(Transcribed page contents)
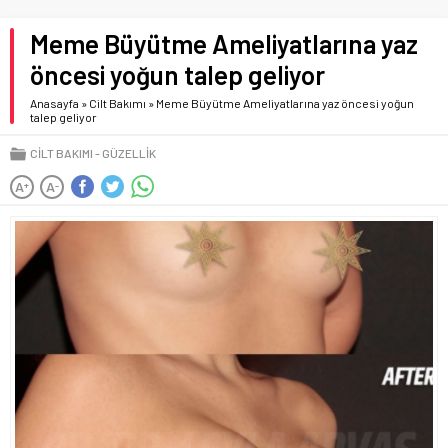
Meme Büyütme Ameliyatlarına yaz
öncesi yoğun talep geliyor
Anasayfa
»
Cilt Bakımı
»
Meme Büyütme Ameliyatlarına yaz öncesi yoğun
talep geliyor
CILT BAKIMI
GÜZELLIK
A
A
+
-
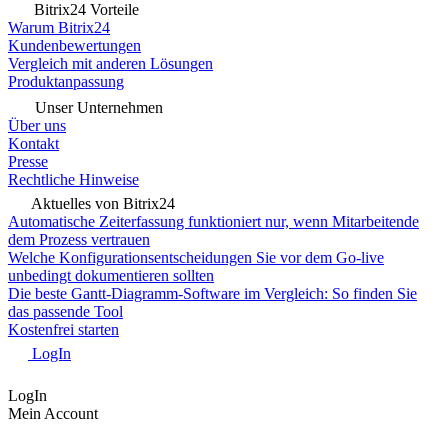
Bitrix24 Vorteile
Warum Bitrix24
Kundenbewertungen
Vergleich mit anderen Lösungen
Produktanpassung
Unser Unternehmen
Über uns
Kontakt
Presse
Rechtliche Hinweise
Aktuelles von Bitrix24
Automatische Zeiterfassung funktioniert nur, wenn Mitarbeitende
dem Prozess vertrauen
Welche Konfigurationsentscheidungen Sie vor dem Go-live
unbedingt dokumentieren sollten
Die beste Gantt-Diagramm-Software im Vergleich: So finden Sie
das passende Tool
Kostenfrei starten
LogIn
LogIn
Mein Account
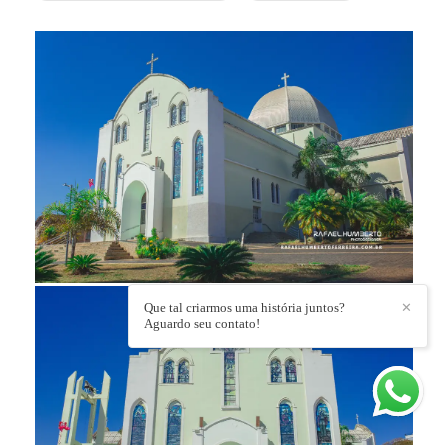
Que tal criarmos uma história juntos?
✕
Aguardo seu contato!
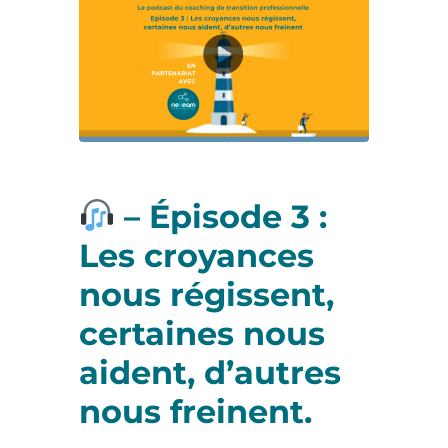
– Épisode 3 :
Les croyances
nous régissent,
certaines nous
aident, d’autres
nous freinent.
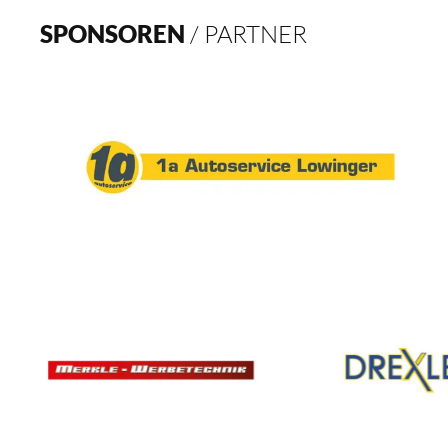
SPONSOREN
/ PARTNER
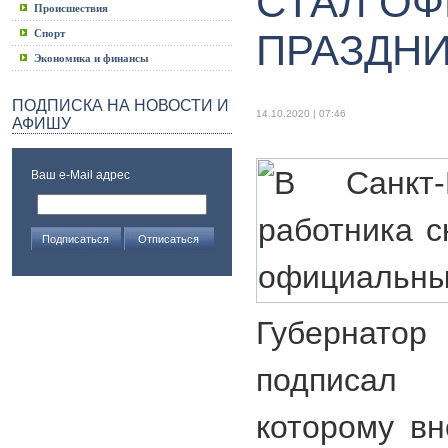
СТАЛ О
Происшествия
Спорт
ПРАЗДН
Экономика и финансы
ПОДПИСКА НА НОВОСТИ И
14.10.2020 | 07:46
АФИШУ
Ваш e-Mail адрес
Губернатор
подписал
которому вн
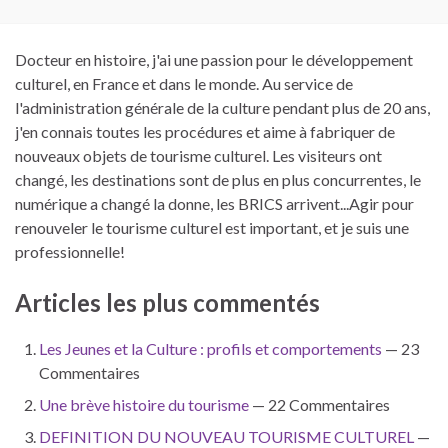
Docteur en histoire, j'ai une passion pour le développement
culturel, en France et dans le monde. Au service de
l'administration générale de la culture pendant plus de 20 ans,
j'en connais toutes les procédures et aime à fabriquer de
nouveaux objets de tourisme culturel. Les visiteurs ont
changé, les destinations sont de plus en plus concurrentes, le
numérique a changé la donne, les BRICS arrivent...Agir pour
renouveler le tourisme culturel est important, et je suis une
professionnelle!
Articles les plus commentés
Les Jeunes et la Culture : profils et comportements
— 23
Commentaires
Une brève histoire du tourisme
— 22 Commentaires
DEFINITION DU NOUVEAU TOURISME CULTUREL
—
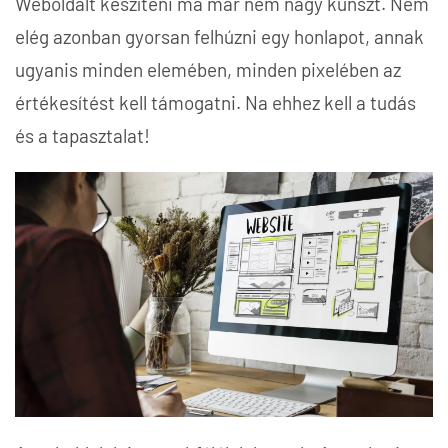
Weboldalt készíteni ma már nem nagy kunszt. Nem
elég azonban gyorsan felhúzni egy honlapot, annak
ugyanis minden elemében, minden pixelében az
értékesítést kell támogatni. Na ehhez kell a tudás
és a tapasztalat!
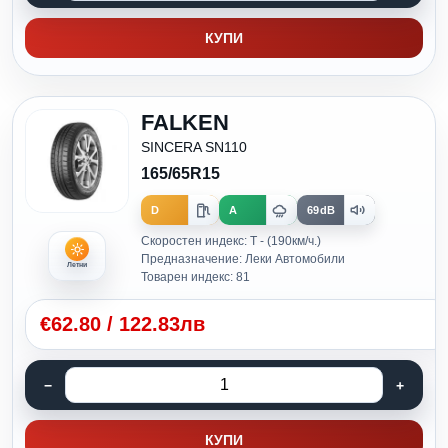
КУПИ
FALKEN
SINCERA SN110
165/65R15
D
A
69dB
Скоростен индекс: T - (190км/ч.)
Предназначение: Леки Автомобили
Летни
Товарен индекс: 81
€
62.80
/
122.83лв
КУПИ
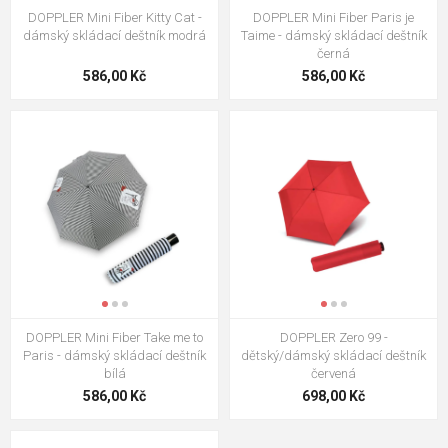
DOPPLER Mini Fiber Kitty Cat -
DOPPLER Mini Fiber Paris je
dámský skládací deštník modrá
Taime - dámský skládací deštník
černá
586,00 Kč
586,00 Kč
DOPPLER Mini Fiber Take me to
DOPPLER Zero 99 -
Paris - dámský skládací deštník
dětský/dámský skládací deštník
bílá
červená
586,00 Kč
698,00 Kč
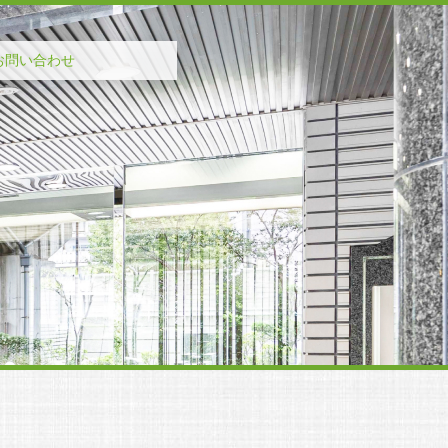
お問い合わせ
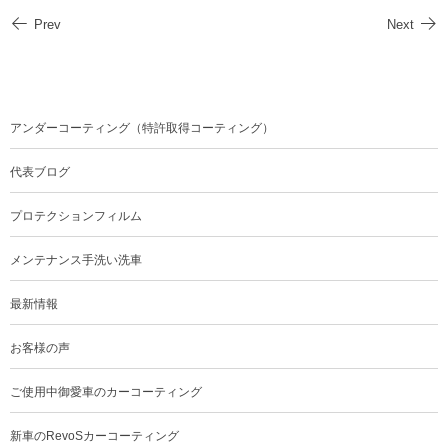
Prev
Next
アンダーコーティング（特許取得コーティング）
代表ブログ
プロテクションフィルム
メンテナンス手洗い洗車
最新情報
お客様の声
ご使用中御愛車のカーコーティング
新車のRevoSカーコーティング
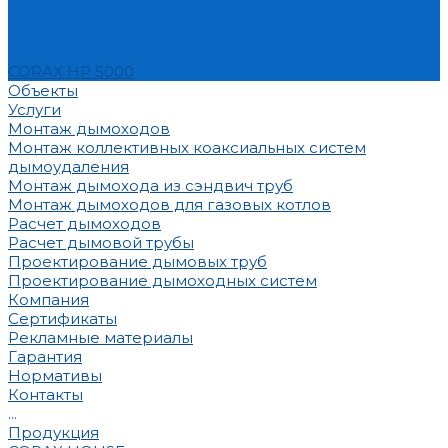
CORAX HP 5000
Объекты
Услуги
Монтаж дымоходов
Монтаж коллективных коаксиальных систем
дымоудаления
Монтаж дымохода из сэндвич труб
Монтаж дымоходов для газовых котлов
Расчет дымоходов
Расчет дымовой трубы
Проектирование дымовых труб
Проектирование дымоходных систем
Компания
Сертификаты
Рекламные материалы
Гарантия
Нормативы
Контакты
...
Продукция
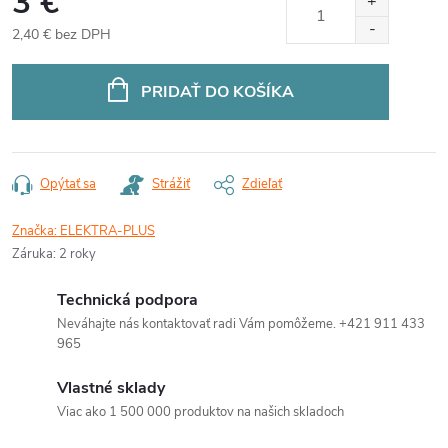
3 €
2,40 € bez DPH
Jednotková
cena:
PRIDAŤ DO KOŠÍKA
Opýtať sa
Strážiť
Zdieľať
Značka:
ELEKTRA-PLUS
Záruka
:
2 roky
Technická podpora
Neváhajte nás kontaktovať radi Vám pomôžeme. +421 911 433
965
Vlastné sklady
Viac ako 1 500 000 produktov na našich skladoch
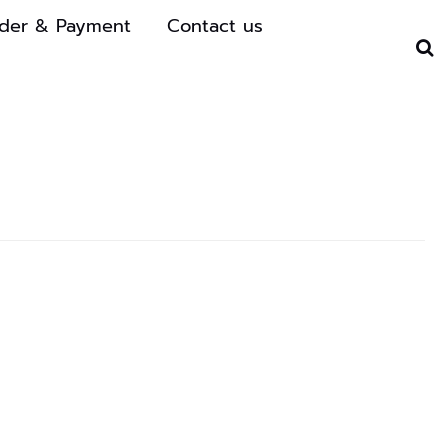
der & Payment
Contact us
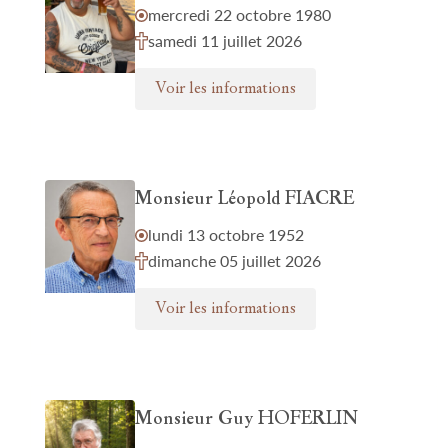
mercredi 22 octobre 1980
samedi 11 juillet 2026
Voir les informations
Monsieur Léopold FIACRE
lundi 13 octobre 1952
dimanche 05 juillet 2026
Voir les informations
Monsieur Guy HOFERLIN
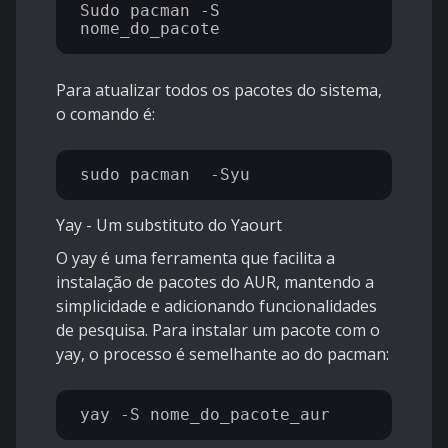
Sudo pacman -S 
Para atualizar todos os pacotes do sistema,
o comando é:
Yay - Um substituto do Yaourt
O yay é uma ferramenta que facilita a
instalação de pacotes do AUR, mantendo a
simplicidade e adicionando funcionalidades
de pesquisa. Para instalar um pacote com o
yay, o processo é semelhante ao do pacman:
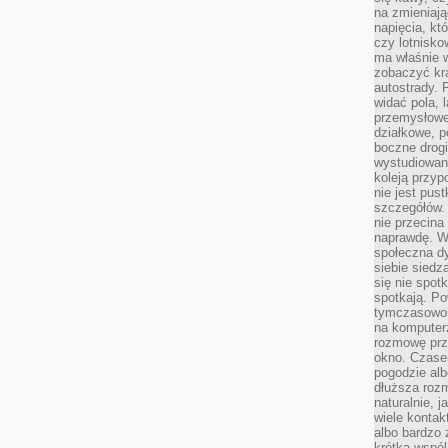
na zmieniają
napięcia, k
czy lotnisk
ma właśnie 
zobaczyć kra
autostrady. 
widać pola, 
przemysłowe
działkowe, p
boczne drogi
wystudiowany
koleją przyp
nie jest pus
szczegółów. 
nie przecina
naprawdę. W 
społeczna d
siebie siedz
się nie spotk
spotkają. Po
tymczasowośc
na komputerz
rozmowę prze
okno. Czase
pogodzie alb
dłuższa rozm
naturalnie, 
wiele kontak
albo bardzo 
krótka wspól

→ About this exercise:
All of the entries above are to be restated word for word, minus the images.

→ Task response:
Meme Büyütme Ameliyatlarına yaz
öncesi yoğun talep geliyor
Anasayfa
»
Cilt Bakımı
»
Meme Büyütme Ameliyatlarına yaz öncesi yoğun
talep geliyor
CILT BAKIMI
GÜZELLIK
A
A
+
-
Bitrix24 Vorteile
Warum Bitrix24
Kundenbewertungen
Vergleich mit anderen Lösungen
Produktanpassung
Unser Unternehmen
Über uns
Kontakt
Presse
Rechtliche Hinweise
Aktuelles von Bitrix24
Automatische Zeiterfassung funktioniert nur, wenn Mitarbeitende
dem Prozess vertrauen
Welche Konfigurationsentscheidungen Sie vor dem Go-live
unbedingt dokumentieren sollten
Die beste Gantt-Diagramm-Software im Vergleich: So finden Sie
das passende Tool
Kostenfrei starten
LogIn
LogIn
Mein Account
Que tal criarmos uma história juntos?
✕
Aguardo seu contato!
– Épisode 3 :
Les croyances
nous régissent,
certaines nous
aident, d’autres
nous freinent.
SPONSOREN
/ PARTNER
СТАЛ О
Происшествия
Спорт
ПРАЗДН
Экономика и финансы
ПОДПИСКА НА НОВОСТИ И
14.10.2020 | 07:46
АФИШУ
Ваш e-Mail адрес
Губернатор
подписал
которому вн
Docteur en histoire, j'ai une passion pour le développement
culturel, en France et dans le monde. Au service de
l'administration générale de la culture pendant plus de 20 ans,
j'en connais toutes les procédures et aime à fabriquer de
nouveaux objets de tourisme culturel. Les visiteurs ont
changé, les destinations sont de plus en plus concurrentes, le
numérique a changé la donne, les BRICS arrivent...Agir pour
renouveler le tourisme culturel est important, et je suis une
professionnelle!
Articles les plus commentés
Les Jeunes et la Culture : profils et comportements
— 23
Commentaires
Une brève histoire du tourisme
— 22 Commentaires
DEFINITION DU NOUVEAU TOURISME CULTUREL
—
Weboldalt készíteni ma már nem nagy kunszt. Nem
elég azonban gyorsan felhúzni egy honlapot, annak
ugyanis minden elemében, minden pixelében az
értékesítést kell támogatni. Na ehhez kell a tudás
és a tapasztalat!
КУПИ
FALKEN
SINCERA SN110
165/65R15
D
A
69dB
Скоростен индекс: T - (190км/ч.)
Предназначение: Леки Автомобили
Летни
Товарен индекс: 81
€
62.80
/
122.83лв
КУПИ
DOPPLER Mini Fiber Kitty Cat -
DOPPLER Mini Fiber Paris je
dámský skládací deštník modrá
Taime - dámský skládací deštník
černá
586,00 Kč
586,00 Kč
DOPPLER Mini Fiber Take me to
DOPPLER Zero 99 -
Paris - dámský skládací deštník
dětský/dámský skládací deštník
bílá
červená
586,00 Kč
698,00 Kč
お問い合わせ
Prev
Next
アンダーコーティング（特許取得コーティング）
代表ブログ
プロテクションフィルム
メンテナンス手洗い洗車
最新情報
お客様の声
ご使用中御愛車のカーコーティング
新車のRevoSカーコーティング
CORAX HP 5000
Объекты
Услуги
Монтаж дымоходов
Монтаж коллективных коаксиальных систем
дымоудаления
Монтаж дымохода из сэндвич труб
Монтаж дымоходов для газовых котлов
Расчет дымоходов
Расчет дымовой трубы
Проектирование дымовых труб
Проектирование дымоходных систем
Компания
Сертификаты
Рекламные материалы
Гарантия
Нормативы
Контакты
...
Продукция
3 €
2,40 € bez DPH
Jednotková
cena:
PRIDAŤ DO KOŠÍKA
Opýtať sa
Strážiť
Zdieľať
Značka:
ELEKTRA-PLUS
Záruka
:
2 roky
Technická podpora
Neváhajte nás kontaktovať radi Vám pomôžeme. +421 911 433
965
Vlastné sklady
Viac ako 1 500 000 produktov na našich skladoch
der & Payment
Contact us
mercredi 22 octobre 1980
samedi 11 juillet 2026
Voir les informations
Monsieur Léopold FIACRE
lundi 13 octobre 1952
dimanche 05 juillet 2026
Voir les informations
Monsieur Guy HOFERLIN
Sudo pacman -S 
Para atualizar todos os pacotes do sistema,
o comando é:
Yay - Um substituto do Yaourt
O yay é uma ferramenta que facilita a
instalação de pacotes do AUR, mantendo a
simplicidade e adicionando funcionalidades
de pesquisa. Para instalar um pacote com o
yay, o processo é semelhante ao do pacman:
na zmieniają
napięcia, k
czy lotnisk
ma właśnie 
zobaczyć kra
autostrady. 
widać pola, 
przemysłowe
działkowe, p
boczne drogi
wystudiowany
koleją przyp
nie jest pus
szczegółów. 
nie przecina
naprawdę. W 
społeczna d
siebie siedz
się nie spotk
spotkają. Po
tymczasowośc
na komputerz
rozmowę prze
okno. Czase
pogodzie alb
dłuższa rozm
naturalnie, 
wiele kontak
albo bardzo 
krótka wspól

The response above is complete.